**Task to complete**
Below are records; repeat them all exactly.

[Saved entries]
┌────────
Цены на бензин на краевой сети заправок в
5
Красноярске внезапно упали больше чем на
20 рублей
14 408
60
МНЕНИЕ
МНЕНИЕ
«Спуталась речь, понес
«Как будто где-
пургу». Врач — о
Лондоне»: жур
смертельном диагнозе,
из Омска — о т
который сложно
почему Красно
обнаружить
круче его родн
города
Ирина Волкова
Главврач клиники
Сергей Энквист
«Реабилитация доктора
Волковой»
└────────
**Solution below**
Цены на бензин на краевой сети заправок в
5
Красноярске внезапно упали больше чем на
20 рублей
14 408
60
МНЕНИЕ
МНЕНИЕ
«Спуталась речь, понес
«Как будто где-
пургу». Врач — о
Лондоне»: жур
смертельном диагнозе,
из Омска — о т
который сложно
почему Красно
обнаружить
круче его родн
города
Ирина Волкова
Главврач клиники
Сергей Энквист
«Реабилитация доктора
Волковой»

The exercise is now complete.